The model was validated feasible through comparison with previous studies. Regarding the immediate stability: (i) the ROM was significantly lower in DPS and DOS compared to SLS and SRS during F-E and rotations; (ii) compared to DPS, DOS illustrated mildly increased ROM during F-E motions, and left rotation; (iii) compared to SLS, SRS showed an increase of ROM during flexion but a reduction in extension, without obvious distinctions during other motions. Regarding the mechanical response: (i) DPS and DOS illustrated lower MS on the screws, cortical bone and cage than SLS and SRS during most motions; (ii) Compared to DPS, DOS exhibited increased MS during most motions on the screws, cortical bone and cage; (iii) Compared to SLS, SRS demonstrated an increase of MS on the screws during flexion but an reduction during extension, along with decreased MS on cortical bone and cage during most motions.

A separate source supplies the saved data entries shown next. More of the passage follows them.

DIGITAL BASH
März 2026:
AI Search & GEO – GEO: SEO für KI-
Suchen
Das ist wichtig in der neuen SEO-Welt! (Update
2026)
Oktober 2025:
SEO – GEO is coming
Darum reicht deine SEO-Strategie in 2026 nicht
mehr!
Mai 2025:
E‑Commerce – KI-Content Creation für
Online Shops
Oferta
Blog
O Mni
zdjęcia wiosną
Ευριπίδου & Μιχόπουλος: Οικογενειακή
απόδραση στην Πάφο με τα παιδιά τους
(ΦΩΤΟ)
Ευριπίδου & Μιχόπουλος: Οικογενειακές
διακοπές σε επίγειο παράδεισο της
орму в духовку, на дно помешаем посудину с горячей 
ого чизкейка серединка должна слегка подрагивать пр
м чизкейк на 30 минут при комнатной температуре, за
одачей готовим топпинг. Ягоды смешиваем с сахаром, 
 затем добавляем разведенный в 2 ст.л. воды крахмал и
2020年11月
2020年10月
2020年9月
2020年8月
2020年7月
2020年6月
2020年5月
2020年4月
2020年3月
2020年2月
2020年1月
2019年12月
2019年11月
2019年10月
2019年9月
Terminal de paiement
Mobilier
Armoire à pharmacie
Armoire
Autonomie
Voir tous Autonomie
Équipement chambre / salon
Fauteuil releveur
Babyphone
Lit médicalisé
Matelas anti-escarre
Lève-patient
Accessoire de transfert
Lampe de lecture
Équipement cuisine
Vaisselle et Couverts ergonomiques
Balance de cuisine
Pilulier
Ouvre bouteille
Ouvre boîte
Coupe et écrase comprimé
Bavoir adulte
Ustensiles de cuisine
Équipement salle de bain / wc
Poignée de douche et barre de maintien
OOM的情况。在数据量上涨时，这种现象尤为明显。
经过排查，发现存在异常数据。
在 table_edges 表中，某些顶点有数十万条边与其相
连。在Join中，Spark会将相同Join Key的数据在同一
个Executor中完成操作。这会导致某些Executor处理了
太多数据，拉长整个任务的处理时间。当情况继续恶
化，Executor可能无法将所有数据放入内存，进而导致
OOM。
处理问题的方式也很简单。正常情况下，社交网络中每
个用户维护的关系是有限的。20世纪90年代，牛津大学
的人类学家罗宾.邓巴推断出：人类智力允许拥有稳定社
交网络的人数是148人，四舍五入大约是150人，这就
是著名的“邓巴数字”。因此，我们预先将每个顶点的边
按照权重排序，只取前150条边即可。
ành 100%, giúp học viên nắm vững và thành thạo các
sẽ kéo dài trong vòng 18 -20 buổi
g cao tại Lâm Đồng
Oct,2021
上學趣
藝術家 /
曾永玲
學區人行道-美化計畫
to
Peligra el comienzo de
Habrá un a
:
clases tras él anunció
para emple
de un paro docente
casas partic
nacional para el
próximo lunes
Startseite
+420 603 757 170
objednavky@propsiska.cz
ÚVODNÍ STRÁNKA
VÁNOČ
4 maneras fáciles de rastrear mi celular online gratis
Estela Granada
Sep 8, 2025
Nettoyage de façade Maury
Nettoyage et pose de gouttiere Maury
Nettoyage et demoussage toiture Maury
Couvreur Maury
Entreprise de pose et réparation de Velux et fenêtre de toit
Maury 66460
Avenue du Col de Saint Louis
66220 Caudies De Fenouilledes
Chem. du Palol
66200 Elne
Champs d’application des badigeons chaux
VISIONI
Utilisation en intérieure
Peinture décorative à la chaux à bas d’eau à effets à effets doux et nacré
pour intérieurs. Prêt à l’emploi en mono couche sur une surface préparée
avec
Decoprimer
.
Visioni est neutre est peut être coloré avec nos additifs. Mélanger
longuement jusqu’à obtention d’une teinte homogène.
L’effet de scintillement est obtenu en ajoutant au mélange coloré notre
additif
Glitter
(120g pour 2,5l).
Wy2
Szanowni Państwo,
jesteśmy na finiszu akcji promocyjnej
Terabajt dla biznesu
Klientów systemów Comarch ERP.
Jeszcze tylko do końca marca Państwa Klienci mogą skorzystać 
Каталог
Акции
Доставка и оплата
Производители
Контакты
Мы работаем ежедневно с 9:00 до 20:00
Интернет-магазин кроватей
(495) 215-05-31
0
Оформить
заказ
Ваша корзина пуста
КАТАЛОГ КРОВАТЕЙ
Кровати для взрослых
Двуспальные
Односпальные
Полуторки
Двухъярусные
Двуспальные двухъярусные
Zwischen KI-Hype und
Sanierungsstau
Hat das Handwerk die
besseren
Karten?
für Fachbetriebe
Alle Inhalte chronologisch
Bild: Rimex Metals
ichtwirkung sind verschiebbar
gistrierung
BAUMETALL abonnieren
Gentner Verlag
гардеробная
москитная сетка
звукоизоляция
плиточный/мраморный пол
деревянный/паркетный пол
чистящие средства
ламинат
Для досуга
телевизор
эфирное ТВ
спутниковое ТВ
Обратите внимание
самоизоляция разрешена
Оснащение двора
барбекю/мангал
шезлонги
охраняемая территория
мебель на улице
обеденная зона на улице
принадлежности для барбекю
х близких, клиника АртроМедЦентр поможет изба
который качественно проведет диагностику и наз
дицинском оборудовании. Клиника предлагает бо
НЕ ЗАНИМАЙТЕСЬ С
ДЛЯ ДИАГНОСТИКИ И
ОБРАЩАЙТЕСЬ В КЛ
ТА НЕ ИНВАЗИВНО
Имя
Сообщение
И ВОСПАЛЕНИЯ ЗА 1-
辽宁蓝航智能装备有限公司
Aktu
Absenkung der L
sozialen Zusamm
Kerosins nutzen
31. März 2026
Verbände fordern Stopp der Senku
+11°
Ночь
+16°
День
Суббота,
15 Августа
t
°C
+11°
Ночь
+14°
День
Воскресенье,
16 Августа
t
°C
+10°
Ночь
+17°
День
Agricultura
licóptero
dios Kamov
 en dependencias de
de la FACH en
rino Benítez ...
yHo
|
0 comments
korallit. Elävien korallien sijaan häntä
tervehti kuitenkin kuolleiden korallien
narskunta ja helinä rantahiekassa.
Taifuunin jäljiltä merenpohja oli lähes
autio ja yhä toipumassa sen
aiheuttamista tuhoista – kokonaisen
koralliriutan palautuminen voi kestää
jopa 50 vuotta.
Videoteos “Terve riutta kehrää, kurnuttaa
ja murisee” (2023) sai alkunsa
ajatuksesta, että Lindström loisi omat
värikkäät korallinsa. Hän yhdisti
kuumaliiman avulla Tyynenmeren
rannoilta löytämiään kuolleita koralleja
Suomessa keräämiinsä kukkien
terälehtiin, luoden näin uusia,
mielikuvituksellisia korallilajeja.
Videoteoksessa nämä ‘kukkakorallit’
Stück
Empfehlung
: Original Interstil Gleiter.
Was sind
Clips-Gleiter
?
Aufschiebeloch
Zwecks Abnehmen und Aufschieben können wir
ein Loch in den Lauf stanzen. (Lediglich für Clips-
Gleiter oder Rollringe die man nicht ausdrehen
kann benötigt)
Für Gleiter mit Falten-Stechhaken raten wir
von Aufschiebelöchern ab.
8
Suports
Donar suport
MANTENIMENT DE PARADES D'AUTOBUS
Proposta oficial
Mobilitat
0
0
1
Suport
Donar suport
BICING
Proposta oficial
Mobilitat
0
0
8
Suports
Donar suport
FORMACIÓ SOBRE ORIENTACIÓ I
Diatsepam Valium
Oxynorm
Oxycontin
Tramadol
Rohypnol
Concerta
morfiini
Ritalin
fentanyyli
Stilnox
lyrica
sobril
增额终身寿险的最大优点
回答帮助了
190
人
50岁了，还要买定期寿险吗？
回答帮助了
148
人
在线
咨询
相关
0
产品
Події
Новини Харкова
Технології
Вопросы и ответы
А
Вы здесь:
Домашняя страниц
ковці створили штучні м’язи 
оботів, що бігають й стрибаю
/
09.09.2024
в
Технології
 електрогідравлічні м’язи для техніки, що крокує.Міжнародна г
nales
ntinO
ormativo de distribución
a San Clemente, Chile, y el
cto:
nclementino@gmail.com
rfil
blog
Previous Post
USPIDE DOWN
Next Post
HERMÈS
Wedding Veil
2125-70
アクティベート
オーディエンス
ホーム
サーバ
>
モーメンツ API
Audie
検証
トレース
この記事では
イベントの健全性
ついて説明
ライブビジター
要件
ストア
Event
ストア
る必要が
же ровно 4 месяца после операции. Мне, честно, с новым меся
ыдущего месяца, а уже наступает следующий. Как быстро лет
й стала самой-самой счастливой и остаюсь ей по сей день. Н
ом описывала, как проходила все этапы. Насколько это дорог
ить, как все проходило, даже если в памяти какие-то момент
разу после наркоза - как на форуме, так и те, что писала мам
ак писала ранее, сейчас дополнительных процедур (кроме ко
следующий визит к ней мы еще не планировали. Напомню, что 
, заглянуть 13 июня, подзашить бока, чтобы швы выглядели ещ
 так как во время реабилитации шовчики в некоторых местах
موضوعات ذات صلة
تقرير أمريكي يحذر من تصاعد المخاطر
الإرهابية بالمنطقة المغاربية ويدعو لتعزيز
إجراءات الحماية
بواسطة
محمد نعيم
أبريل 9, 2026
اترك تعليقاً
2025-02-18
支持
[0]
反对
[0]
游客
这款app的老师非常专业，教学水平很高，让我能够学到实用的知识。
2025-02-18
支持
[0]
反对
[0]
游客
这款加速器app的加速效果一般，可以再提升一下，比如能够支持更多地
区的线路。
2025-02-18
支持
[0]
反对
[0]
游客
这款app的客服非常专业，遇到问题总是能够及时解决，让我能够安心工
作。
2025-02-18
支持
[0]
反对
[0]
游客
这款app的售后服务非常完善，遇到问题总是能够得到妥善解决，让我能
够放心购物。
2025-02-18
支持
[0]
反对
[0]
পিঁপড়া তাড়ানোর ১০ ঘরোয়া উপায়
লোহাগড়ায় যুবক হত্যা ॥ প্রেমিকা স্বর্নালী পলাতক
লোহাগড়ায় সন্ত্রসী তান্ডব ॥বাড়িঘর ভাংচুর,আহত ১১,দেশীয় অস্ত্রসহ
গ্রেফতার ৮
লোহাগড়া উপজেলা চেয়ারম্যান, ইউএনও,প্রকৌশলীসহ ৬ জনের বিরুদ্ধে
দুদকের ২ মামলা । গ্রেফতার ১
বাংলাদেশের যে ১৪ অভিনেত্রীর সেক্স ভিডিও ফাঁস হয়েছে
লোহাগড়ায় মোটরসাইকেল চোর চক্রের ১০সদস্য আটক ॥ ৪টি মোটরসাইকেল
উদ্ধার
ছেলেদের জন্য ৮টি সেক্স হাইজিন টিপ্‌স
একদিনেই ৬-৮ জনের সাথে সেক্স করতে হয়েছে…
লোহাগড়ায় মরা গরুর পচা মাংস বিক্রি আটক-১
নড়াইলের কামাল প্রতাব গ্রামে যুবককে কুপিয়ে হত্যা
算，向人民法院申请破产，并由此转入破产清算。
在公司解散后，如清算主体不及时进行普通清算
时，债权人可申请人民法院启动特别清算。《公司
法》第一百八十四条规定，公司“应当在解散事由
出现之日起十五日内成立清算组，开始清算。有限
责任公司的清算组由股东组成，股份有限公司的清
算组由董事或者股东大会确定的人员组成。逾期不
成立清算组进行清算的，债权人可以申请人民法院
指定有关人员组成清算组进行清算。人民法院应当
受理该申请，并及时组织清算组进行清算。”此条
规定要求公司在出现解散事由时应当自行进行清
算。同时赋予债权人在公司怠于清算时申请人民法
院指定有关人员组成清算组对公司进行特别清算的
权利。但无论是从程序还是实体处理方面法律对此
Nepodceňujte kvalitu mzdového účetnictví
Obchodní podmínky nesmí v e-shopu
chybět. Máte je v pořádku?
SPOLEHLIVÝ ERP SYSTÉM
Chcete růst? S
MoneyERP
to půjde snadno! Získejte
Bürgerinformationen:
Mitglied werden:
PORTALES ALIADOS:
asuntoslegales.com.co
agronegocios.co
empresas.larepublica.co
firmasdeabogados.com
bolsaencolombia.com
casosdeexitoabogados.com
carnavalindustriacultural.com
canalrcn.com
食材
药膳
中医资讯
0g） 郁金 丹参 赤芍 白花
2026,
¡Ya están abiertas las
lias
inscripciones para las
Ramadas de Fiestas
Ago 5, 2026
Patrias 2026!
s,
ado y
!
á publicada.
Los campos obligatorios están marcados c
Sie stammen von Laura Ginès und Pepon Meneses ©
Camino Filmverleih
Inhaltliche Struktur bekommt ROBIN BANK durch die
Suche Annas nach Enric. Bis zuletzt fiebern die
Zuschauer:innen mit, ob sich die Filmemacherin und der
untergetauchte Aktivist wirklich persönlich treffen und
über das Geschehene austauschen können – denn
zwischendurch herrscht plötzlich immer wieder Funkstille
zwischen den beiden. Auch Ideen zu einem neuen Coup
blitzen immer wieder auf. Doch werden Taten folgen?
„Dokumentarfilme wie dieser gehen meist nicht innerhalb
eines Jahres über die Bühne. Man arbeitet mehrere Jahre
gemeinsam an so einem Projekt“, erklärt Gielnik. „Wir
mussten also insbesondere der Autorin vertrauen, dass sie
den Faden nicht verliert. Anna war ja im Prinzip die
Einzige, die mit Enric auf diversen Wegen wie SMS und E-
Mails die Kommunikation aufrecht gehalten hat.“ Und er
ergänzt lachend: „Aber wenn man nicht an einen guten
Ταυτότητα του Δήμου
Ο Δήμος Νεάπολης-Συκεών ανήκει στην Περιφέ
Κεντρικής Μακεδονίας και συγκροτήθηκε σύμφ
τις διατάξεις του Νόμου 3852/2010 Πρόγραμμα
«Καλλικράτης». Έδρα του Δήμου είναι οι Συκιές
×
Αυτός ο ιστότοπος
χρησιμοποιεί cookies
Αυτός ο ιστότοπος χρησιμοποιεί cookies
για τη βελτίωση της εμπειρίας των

Dual-screw systems (DPS and DOS) demonstrated enhanced immediate stability for the segment and mitigated mechanical loading for the instrument compared to single-screw systems (SLS and SRS); For the former, DOS exhibited comparable immediate stability to typical DPS, indicating the potential as a viable alternative; For the later, SRS manifested similar stability to traditional SLS, with less stress loading on the cage and cortical bone, indicating less risk of instrument failure in the long term.
The study provides biomechanical references to achieve differentiated and individualized instrumentation for patients undergoing OLIF surgery.
典型的斜外侧腰椎椎间融合术(OLIF)通常采用单枚外侧螺钉(SLS)或双枚椎弓根螺钉(DPS)进行内固定,二者均有各自的局限性。
本研究旨在探究两种额外的固定策略,即单枚反向椎弓根螺钉(SRS)和双枚重叠螺钉(DOS),并与SLS和DPS进行生物力学性能比较。
有限元(FE)分析研究。
建立L2-5有限元模型,并以L4/5作为实验节段进行验证。在该节段上分别建立包括SLS、SRS、DPS和DOS在内的四种固定方式。将L5的下表面设置为固定不动。在L2的上表面施加随动加载弯矩,以记录该节段在屈伸(F-E)、侧弯(左右)和旋转(左右)时的活动范围(ROM)以及螺钉、椎间融合器和皮质骨上的最大应力(MS)。
通过与既往研究比较,验证了该模型的可行性。关于即刻稳定性:(i)在F-E和旋转过程中,DPS和DOS的ROM显著低于SLS和SRS;(ii)与DPS相比,DOS在F-E运动和左旋时的ROM略有增加;(iii)与SLS相比,SRS在屈曲时ROM增加,但在伸展时ROM降低,在其他运动过程中无明显差异。关于力学响应:(i)在大多数运动中,DPS和DOS在螺钉、皮质骨和椎间融合器上的MS低于SLS和SRS;(ii)与DPS相比,DOS在大多数运动中螺钉、皮质骨和椎间融合器上的MS增加;(iii)与SLS相比,SRS在屈曲时螺钉上的MS增加,但在伸展时降低,在大多数运动中皮质骨和椎间融合器上的MS也降低。
与单螺钉系统(SLS和SRS)相比,双螺钉系统(DPS和DOS)对节段具有更强的即刻稳定性,并减轻了器械的机械负荷;对于前者,DOS表现出与典型DPS相当的即刻稳定性,表明其有作为可行替代方案的潜力;对于后者,SRS表现出与传统SLS相似的稳定性,椎间融合器和皮质骨上的应力负荷较小,表明长期器械失效风险较低。
本研究为接受OLIF手术的患者实现差异化和个体化内固定提供了生物力学参考。